Стукнув в дверь старым железным молоточком, я отчего-то испугался. Тревога сжала мне сердце – возможно, причинами тому были фантастичность моей миссии, хмурый вечер и неестественная тишина древнего города со странными обычаями. Когда на мой стук ответили, я понял, что действительно боюсь, ведь прежде, чем дверь, скрипя, отворилась, не слышал за ней шагов. Впрочем, страх быстро исчез. На пороге стоял старик в халате и тапочках, и мягкие черты его лица меня успокоили. Жестами он объяснил, что нем, и вывел изысканное старомодное приветствие палочкой для письма на восковой табличке, которую держал в руке.
Старик поманил меня в озаренную свечами комнату с низким потолком, открытыми стропилами и темной, тяжелой, немногочисленной мебелью семнадцатого века. Все здесь дышало прошлым – каждая вещь говорила о былых днях. Я увидел зев камина и прялку, за которой, спиной ко мне, склонилась старуха в слишком свободном платье и широкополом капоре. Несмотря на праздничный вечер, она тихо вращала колесо. В воздухе повисла странная сырость, и я удивился, что никто не разжег огня.
Слева скамья-ларец с высокой спинкой смотрела на закрытые шторами окна. Я решил, что на ней кто-то сидит, хотя и не был в этом уверен. Мне совсем не нравились мое окружение и обстановка, и прежняя тревога вернулась. Она лишь росла оттого, что прежде ее успокаивало, ведь, чем больше я смотрел на ласковое лицо старика, тем сильнее пугали меня его мягкие черты. Глаза не двигались, кожа походила на воск. Наконец, я решил, что передо мной не лицо, а дьявольски искусная маска. Меж тем пухлые руки, затянутые в перчатки, вывели на табличке, что мне нужно немного подождать, прежде чем мы отправимся на праздник.

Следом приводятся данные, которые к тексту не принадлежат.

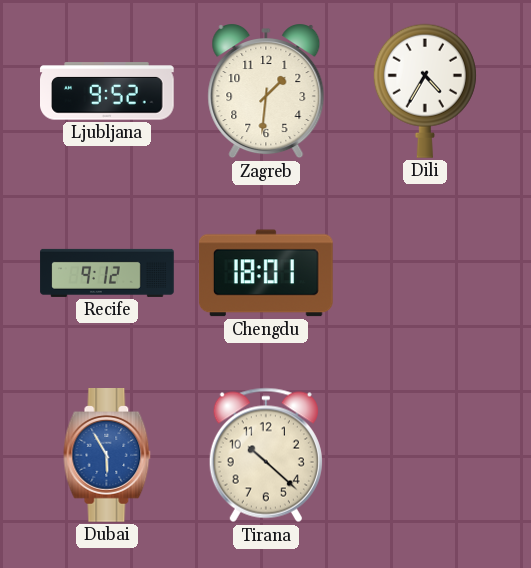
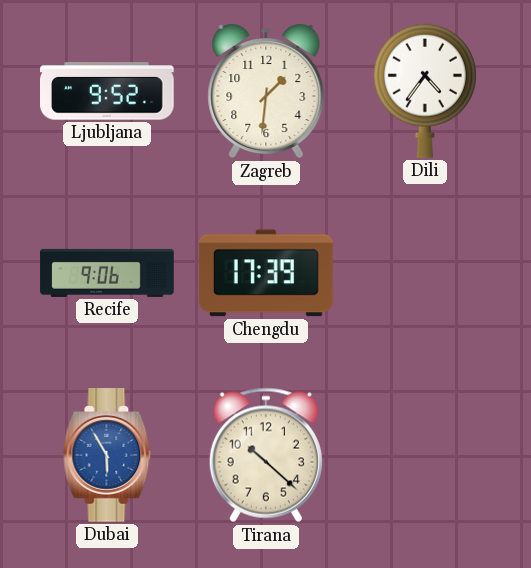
Dili: 4:35 -> 4:36
Recife: 9:12 -> 9:06
Chengdu: 18:01 -> 17:39
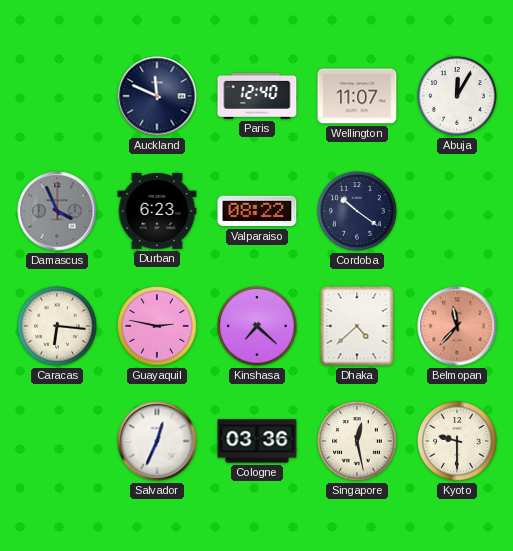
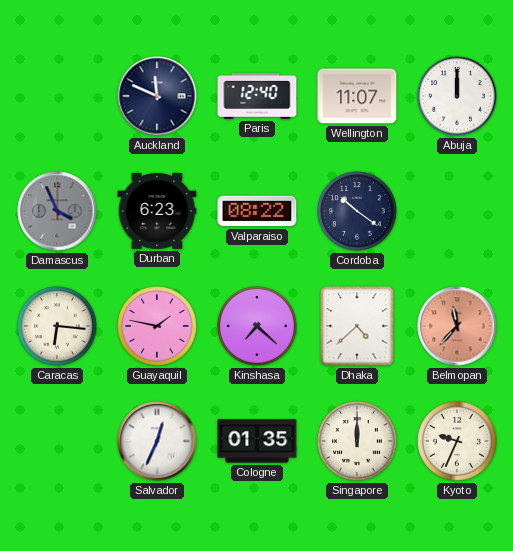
Abuja: 12:05 -> 12:00
Guayaquil: 2:47 -> 1:47
Cologne: 03:36 -> 01:35
Singapore: 12:28 -> 12:00
Kyoto: 9:30 -> 9:34
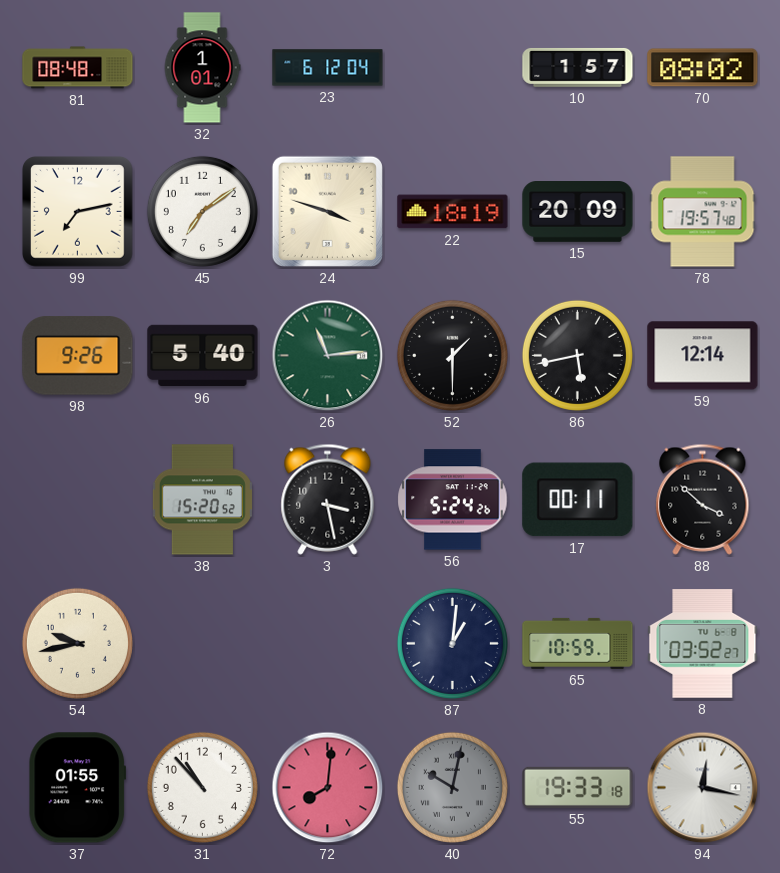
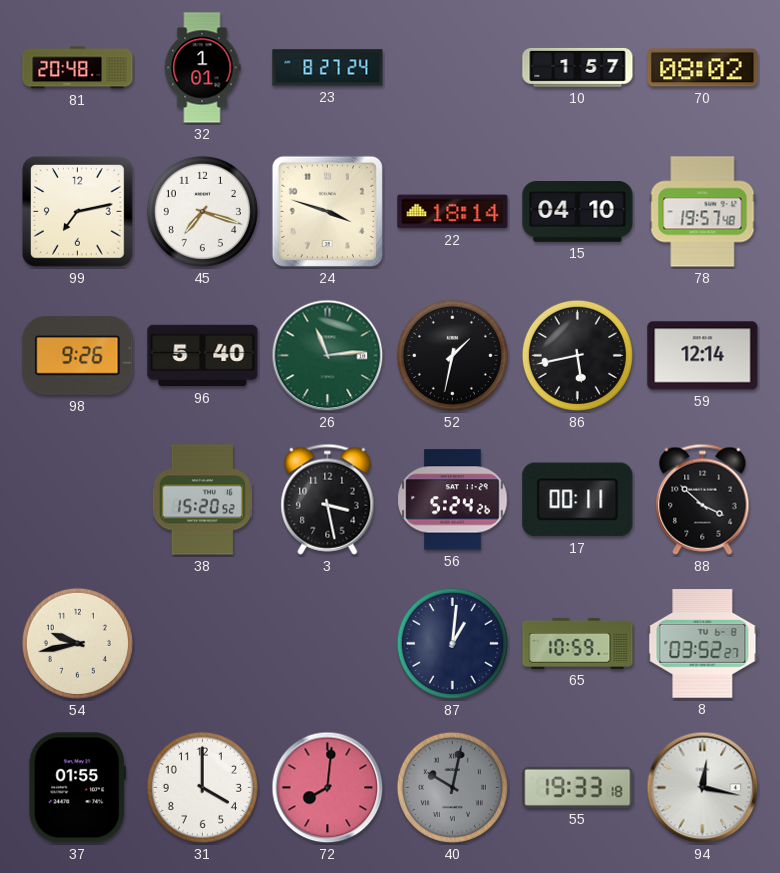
81: 08:48 -> 20:48
23: 6:12 -> 8:27
45: 7:09 -> 7:18
22: 18:19 -> 18:14
15: 20:09 -> 04:10
52: 1:30 -> 1:32
31: 10:53 -> 4:00
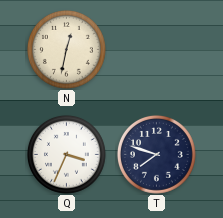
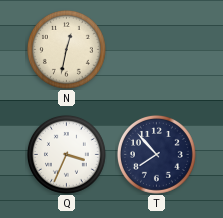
T: 7:48 -> 7:53
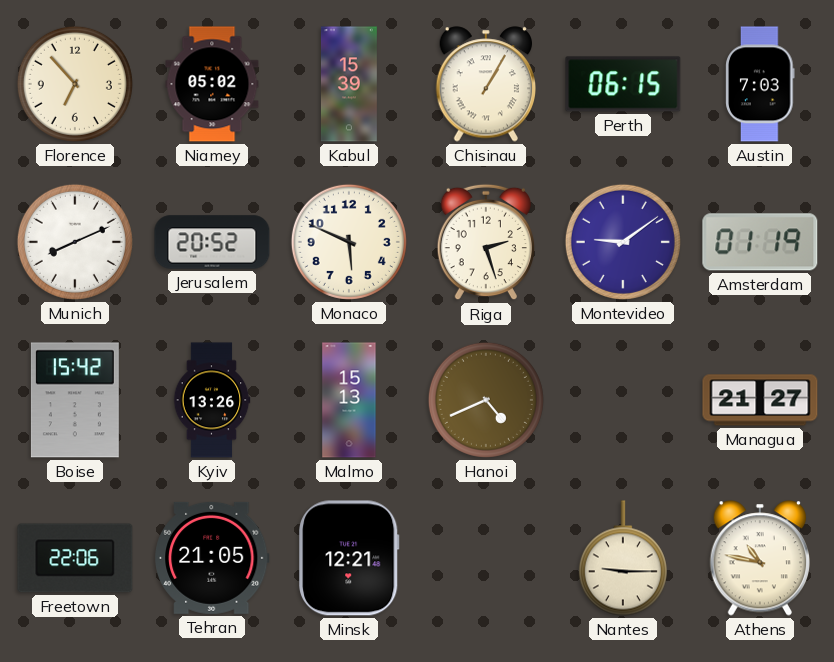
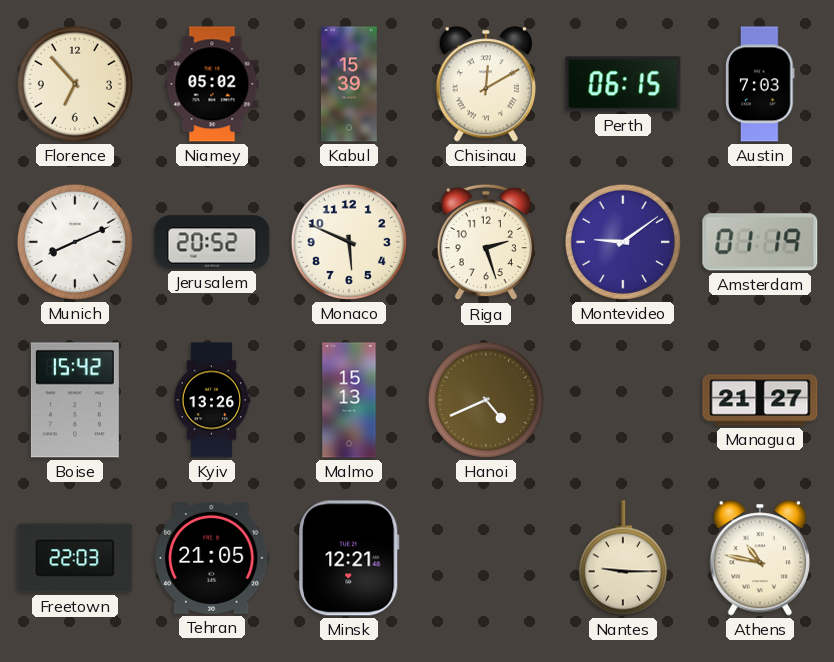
Chisinau: 1:05 -> 12:10
Freetown: 22:06 -> 22:03
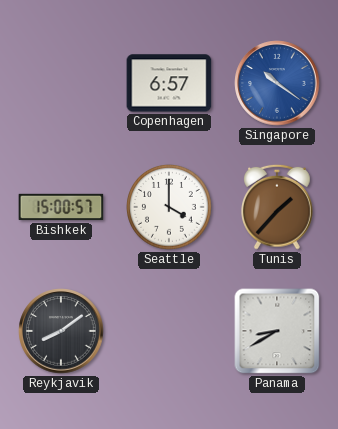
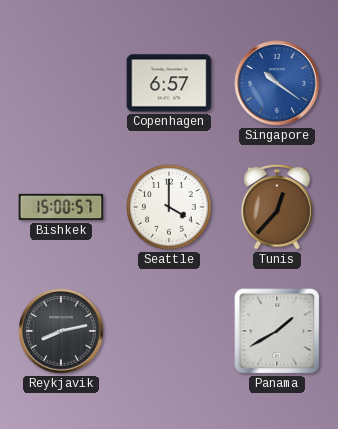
Tunis: 1:37 -> 12:37
Reykjavik: 8:09 -> 8:13
Panama: 8:40 -> 1:40
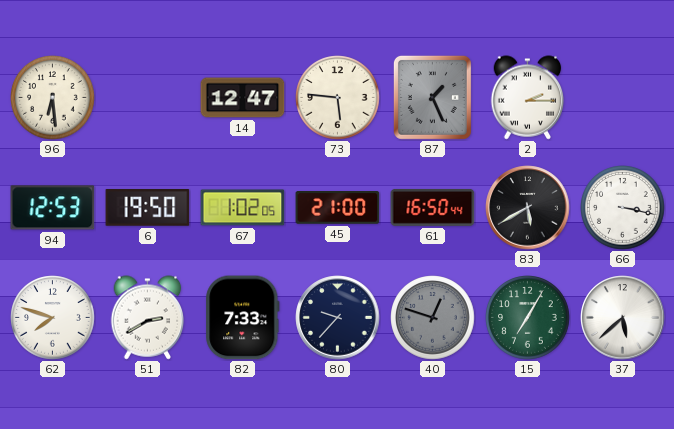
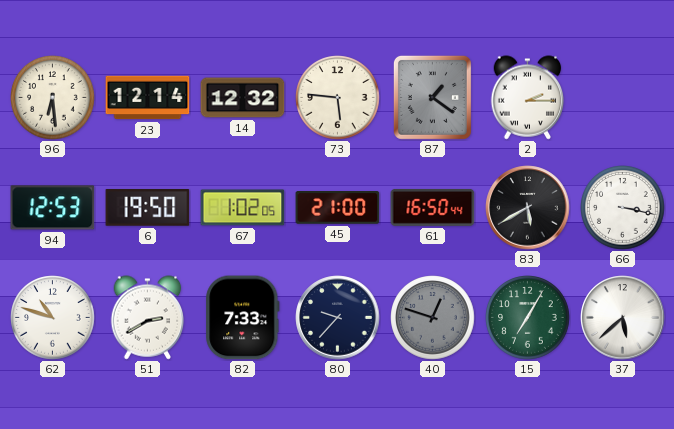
23: none -> 12:14
14: 12:47 -> 12:32
87: 1:26 -> 1:21
62: 7:48 -> 10:48
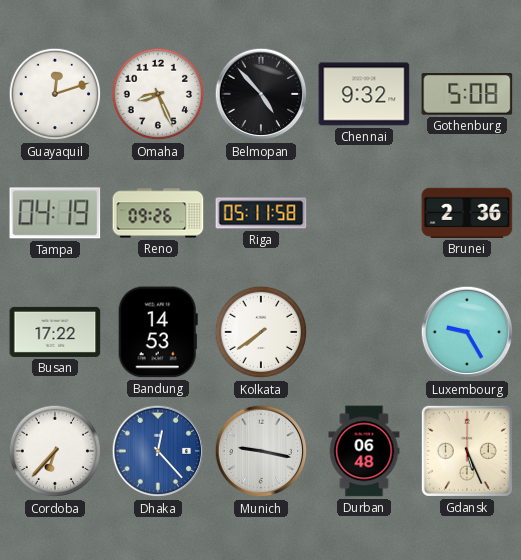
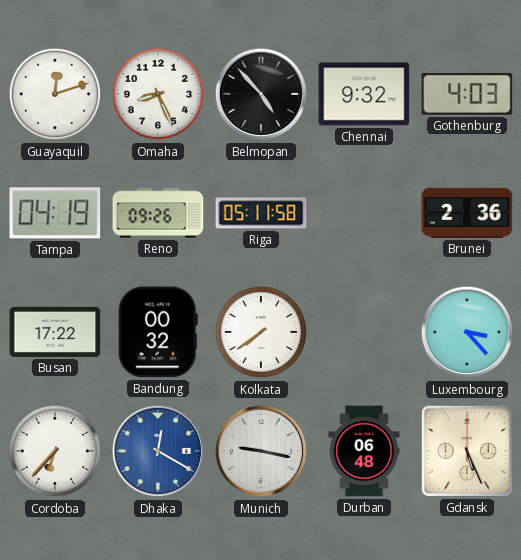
Gothenburg: 5:08 -> 4:03
Bandung: 14:53 -> 00:32
Luxembourg: 9:25 -> 3:23
Dhaka: 12:23 -> 12:20
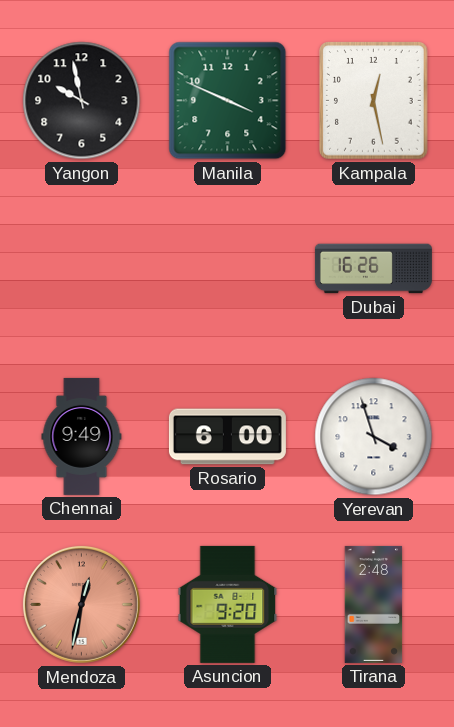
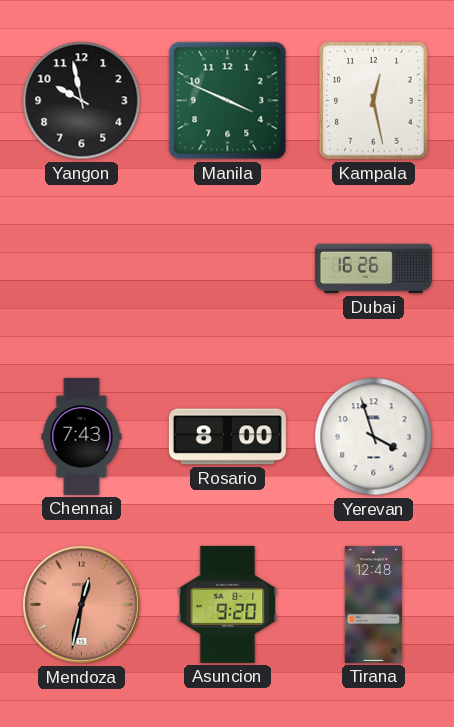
Chennai: 9:49 -> 7:43
Rosario: 6:00 -> 8:00
Tirana: 2:48 -> 12:48
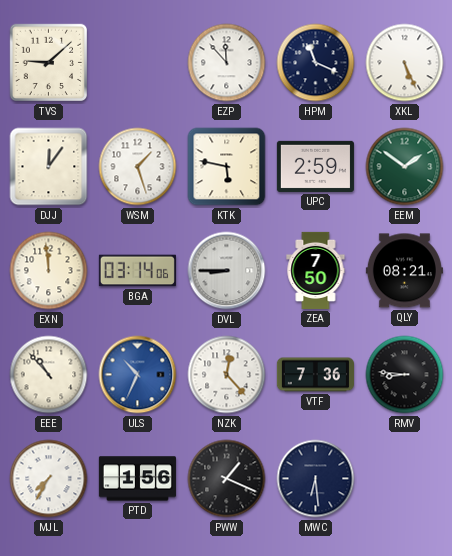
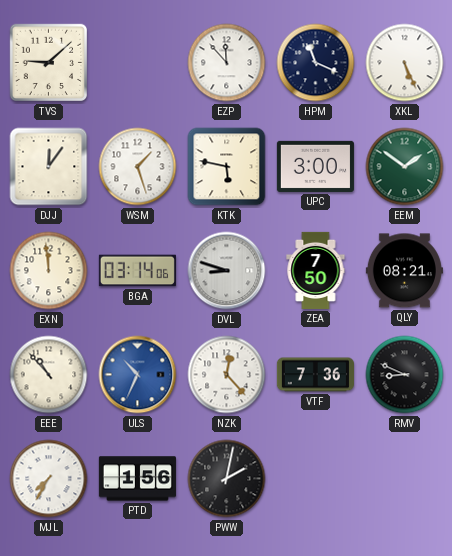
UPC: 2:59 -> 3:00
DVL: 8:45 -> 8:48
RMV: 8:46 -> 8:49
PWW: 1:19 -> 2:02
MWC: 6:29 -> none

Указав на кресло, стол и стопку книг, старик вышел из комнаты. Присев, чтобы почитать, я заметил плесень на древних томах. Среди них были дикие «Чудеса науки» старого Морристера, ужасная, опубликованная в 1681 году
Я подумал, что книги, комната и люди выглядели зловеще и жутко, но, подчиняясь старой традиции предков, что призвала меня на странное торжество, решил ничему не удивляться. Начал читать, и вскоре меня, охваченного дрожью, зачаровали строки проклятого Некрономикона, чье содержание и тайны были слишком ужасны для души и рассудка. И все же мне стало не по себе, когда одно из окон, на которое смотрела скамья-ларец, скрипнуло, точно его тихонько открыли. Следом раздалось жужжание, не походившее на гул старухиной прялки. Ничего особенного, решил я, хотя карга сучила нить, как паук, а древние часы внезапно начали бить. После этого ощущение, что кто-то сидит на скамье, пропало, и я лихорадочно читал, пока не вернулся старик – в сапогах и древнем свободном одеянии. Он сел на ту самую скамью, и мне не удалось взглянуть ему в лицо. Ожидание было тревожным, а богомерзкие книги в руках лишь усиливали это чувство. Когда пробило одиннадцать, старик поднялся, подплыл к огромному резному сундуку в углу и достал из него два плаща с капюшонами, один он надел сам, другой накинул на плечи старухи, прекратившей свою монотонную работу. Затем оба они направились к выходу. Женщина кое-как ковыляла, а старик взял книгу, которую я читал, и поманил меня за собой, закрыв капюшоном бесстрастное лицо или маску.
Мы вышли в темный, пугающий лабиринт невероятно древнего города и с каждым шагом погружались в него все глубже. Огни в занавешенных окнах исчезали один за другим, и только Сириус ухмылялся, взирая на толпу в рясах и капюшонах, в которую со всех порогов вливались новые молчаливые участники. Чудовищная процессия заняла нашу и соседнюю улицы, струясь мимо поскрипывающих вывесок и устаревших фронтонов, соломенных крыш и ромбовидных окон по крутым дорожкам, над которыми смыкались ветхие дома, по лужайкам и кладбищам, где фонари, качаясь в руках, плясали, как пьяные звезды.
В безмолвной толпе я следовал за своими немыми провожатыми, подталкиваемый неестественно мягкими локтями, теснимый слишком уж пухлыми телами, но не различал ни одного лица и не слышал ни слова. Вверх, вверх, вверх ползли жуткие колонны, и я увидел, что все они сходятся на перекрестке обезумевших улиц – на холме в центре города, где стояла величественная белая церковь. Я заметил ее еще с дороги, когда смотрел на Кингспорт в опускавшихся сумерках, а теперь содрогнулся, ибо Альдебаран завис прямо над ее призрачным шпилем.